_TASK DIRECTIONS_:
Collect all lines below with the string "için".

%%

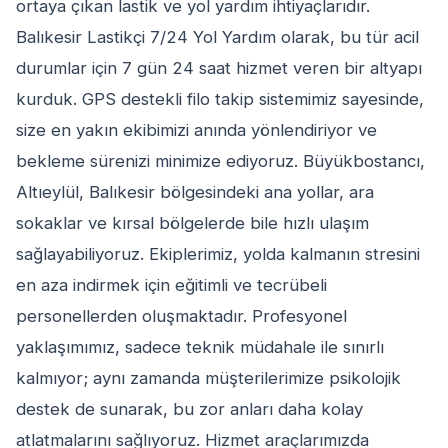
ortaya çıkan lastik ve yol yardım ihtiyaçlarıdır.
Balıkesir Lastikçi 7/24 Yol Yardım olarak, bu tür acil
durumlar için 7 gün 24 saat hizmet veren bir altyapı
kurduk. GPS destekli filo takip sistemimiz sayesinde,
size en yakın ekibimizi anında yönlendiriyor ve
bekleme sürenizi minimize ediyoruz. Büyükbostancı,
Altıeylül, Balıkesir bölgesindeki ana yollar, ara
sokaklar ve kırsal bölgelerde bile hızlı ulaşım
sağlayabiliyoruz. Ekiplerimiz, yolda kalmanın stresini
en aza indirmek için eğitimli ve tecrübeli
personellerden oluşmaktadır. Profesyonel
yaklaşımımız, sadece teknik müdahale ile sınırlı
kalmıyor; aynı zamanda müşterilerimize psikolojik
destek de sunarak, bu zor anları daha kolay
atlatmalarını sağlıyoruz. Hizmet araçlarımızda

%%

_EXPECTED OUTPUT_:
durumlar için 7 gün 24 saat hizmet veren bir altyapı
en aza indirmek için eğitimli ve tecrübeli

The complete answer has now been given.